Structural, morphology, optical, and magnetic study of room-temperature ferromagnetic α-Fe2O3 nanofibers

In this study, the electrospinning technique was successfully used to fabricate α-Fe2O3 nanofibers. Fe(NO3)3-9H2O, polyvinyl pyrrolidone (PVP), and N,N-dimethylformamide (DMF) were used as sol for spinning nanofibers, and the final product was calcined at three different calcination temperatures 500 °C, 600 °C, and 700 °C. Nanofiber samples were characterized by X-ray diffraction (XRD), Fourier Transform Infrared (FT-IR), scanning electron microscopy (SEM), diffuse reflectance spectroscopy (DRS), and vibrating sample magnetometer (VSM) techniques. In view of the structural and chemical properties, XRD and FT-IR confirmed the formation of well-crystalline α-Fe2O3 nanofibers without any phase transition after thermal treatment. X-ray diffraction patterns shows single rhombohedral phase of the α-Fe2O3 fibers.

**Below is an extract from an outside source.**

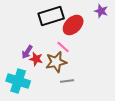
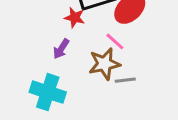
red star: (36, 59) -> (75, 18), moved
gray line: (67, 81) -> (125, 80), moved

It is evident from the Rietveld refinement of X-ray diffraction data that calcination temperatures have influenced on the microstructural parameters of nanofibers. SEM observations revealed the formation of smooth, granule, and beaded free fibers after calcination of as-spun fibers. DRS measurement indicates different electronic transition in the wavelength interval 270–750 nm. VSM analysis shows ferromagnetic behavior of the prepared fibers.